Une ancienne nounou accusée d’avoir commis des actes de torture et des enlèvements pour le compte du célèbre dictateur chilien affirme qu’elle sera jugée pour crimes contre l’humanité si elle est extradée vers son pays d’origine.
Adriana Elcira Rivas, qui a immigré en Australie à la fin des années 1970 et a travaillé comme nounou à Sydney, est engagée dans une bataille juridique de sept ans depuis qu’elle a été arrêtée par la police de Nouvelle-Galles du Sud en 2019 à la demande du Chili.
Il est accusé d’avoir travaillé pour les services de renseignement sous la dictature d’Augusto Pinochet et d’avoir joué un rôle dans la disparition et la torture de sept personnes, dont une femme enceinte de cinq mois.
Recevez l’actualité avec l’application 7NEWS : téléchargez-la maintenant
Rivas, aujourd’hui âgé de 70 ans, nie les accusations et se bat depuis des années pour bloquer son extradition vers la nation sud-américaine pour sept chefs d’accusation d’enlèvement aggravé.
Lors de la dernière bataille devant la Cour fédérale lundi, son avocat a déclaré que le gouvernement australien n’avait pas apprécié la nature des violations caractérisées par le Chili.
“Il est évident que le système judiciaire chilien poursuivra ou punira le requérant au motif qu’il a commis un crime contre l’humanité”, a déclaré Sean Baron Levi.
Une telle inculpation signifie que Rivas pourrait théoriquement être condamné à la peine de mort, a-t-il ajouté, tout en notant qu’aucune accusation de ce type ne serait en réalité retenue.
Le Chili a donné l’assurance au gouvernement australien que la femme âgée ne sera pas jugée pour d’autres délits que sept accusations d’enlèvement aggravé, a indiqué le tribunal.
L’extradition est demandée pour ces accusations, qui semblent avoir eu lieu dans le contexte d’un crime contre l’humanité plus vaste, a déclaré l’avocat du gouvernement australien Trent Glover, SC.
L’enlèvement est un délit au Chili et en Australie au moment où l’infraction présumée répond aux exigences d’extradition, contrairement aux crimes contre l’humanité, a-t-il déclaré.
Si l’enlèvement est la qualification correcte des accusations, alors l’extradition reste invalide car le délai pour inculper une telle infraction a expiré, a déclaré l’avocat de l’ancien couple.

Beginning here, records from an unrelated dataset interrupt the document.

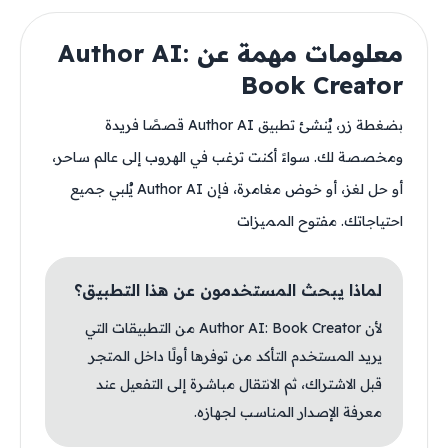
معلومات مهمة عن Author AI:
Book Creator
بضغطة زر، يُنشئ تطبيق Author AI قصصًا فريدة
ومخصصة لك. سواءً أكنت ترغب في الهروب إلى عالم ساحر،
أو حل لغز، أو خوض مغامرة، فإن Author AI يُلبي جميع
احتياجاتك. مفتوح المميزات
لماذا يبحث المستخدمون عن هذا التطبيق؟
لأن Author AI: Book Creator من التطبيقات التي
يريد المستخدم التأكد من توفرها أولًا داخل المتجر
قبل الاشتراك، ثم الانتقال مباشرة إلى التفعيل عند
معرفة الإصدار المناسب لجهازه.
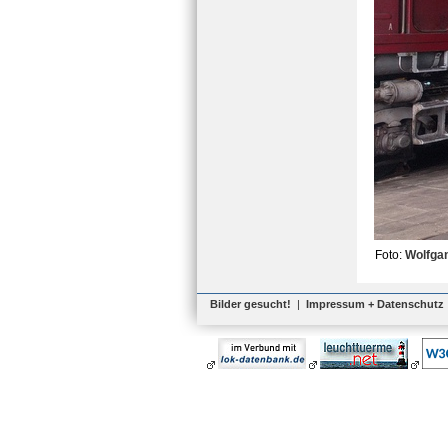
Foto:
Wolfga
Bilder gesucht!
|
Impressum + Datenschutz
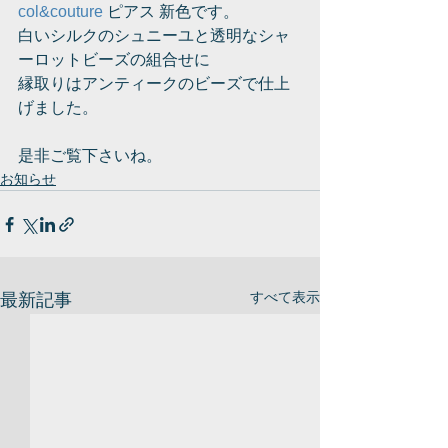
col&couture
 ピアス 新色です。
白いシルクのシュニーユと透明なシャ
ーロットビーズの組合せに
縁取りはアンティークのビーズで仕上
げました。
是非ご覧下さいね。
お知らせ
すべて表示
最新記事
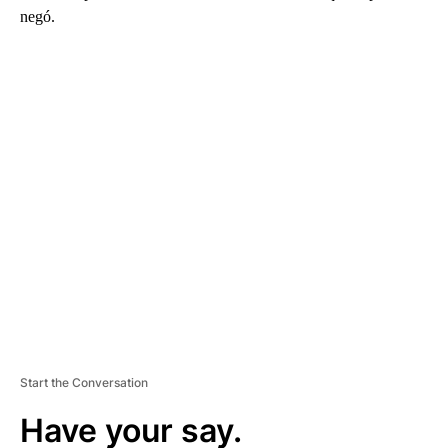
negó.
A
D
V
E
R
TI
S
E
M
E
N
T
Start the Conversation
Have your say.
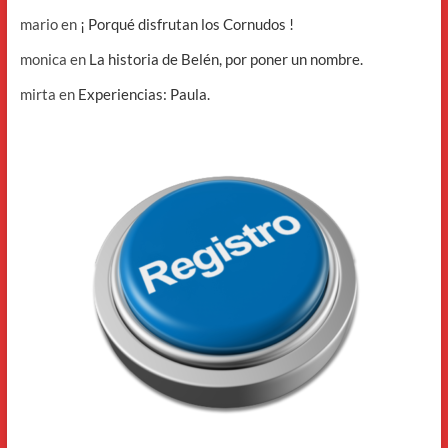
mario
en
¡ Porqué disfrutan los Cornudos !
monica
en
La historia de Belén, por poner un nombre.
mirta
en
Experiencias: Paula.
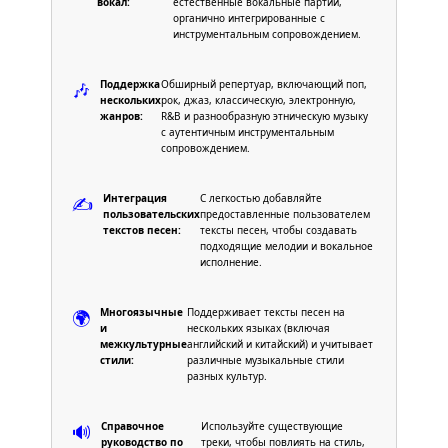
вокал:
естественные вокальные партии,
органично интегрированные с
инструментальным сопровождением.
Поддержка
Обширный репертуар, включающий поп,
🎶
нескольких
рок, джаз, классическую, электронную,
жанров:
R&B и разнообразную этническую музыку
с аутентичным инструментальным
сопровождением.
Интеграция
С легкостью добавляйте
✍️
пользовательских
предоставленные пользователем
текстов песен:
тексты песен, чтобы создавать
подходящие мелодии и вокальное
исполнение.
Многоязычные
Поддерживает тексты песен на
🌍
и
нескольких языках (включая
межкультурные
английский и китайский) и учитывает
стили:
различные музыкальные стили
разных культур.
Справочное
Используйте существующие
🔊
руководство по
треки, чтобы повлиять на стиль,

Le Chili a toutefois informé le gouvernement australien que le délai de prescription ne s’appliquerait pas à ses accusations car elles relèvent de la définition de crimes contre l’humanité, a-t-on indiqué au tribunal.
La qualification des infractions présumées de Rivas est une question clé dans sa bataille juridique de deux jours pour rester en Australie.
La salle d’audience était remplie de familles et de proches tués ou disparus sous le régime de Pinochet.
Adriana Navarro, qui représente la famille, a déclaré qu’elle était impatiente de voir une résolution rapide de l’affaire après des années d’attente pour la justice et la vérité.
“C’est une tâche difficile pour la famille… nous n’avons pas pu obtenir beaucoup d’informations”, a-t-il déclaré devant le tribunal.
“Nous savons que le gouvernement australien s’est engagé à envoyer Rivas au Chili et c’est ce qu’ils veulent, c’est ce que veut la famille.”
La réponse a été difficile à définir pour beaucoup, Navarro ayant souligné que 1 100 dépouilles chiliennes n’étaient toujours pas retrouvées après 50 ans.
“Nous avons une bonne idée de ce qui leur est arrivé et nous pensons que Mme Rivas peut faire de même”, a-t-elle déclaré.
Rivas a été accusé de faire partie de la brigade Direccion de Inteligencia Nacional qui a torturé physiquement et psychologiquement des membres du parti communiste opposés au régime de Pinochet.
Pinochet a violemment renversé le gouvernement socialiste élu lors d’un coup d’État en 1973 et a dirigé le pays d’une main de fer jusqu’en 1990, interdisant les partis politiques et expulsant des milliers de dissidents.
Environ 40 000 personnes ont été tuées, torturées ou emprisonnées pour des raisons politiques sous le régime du dictateur.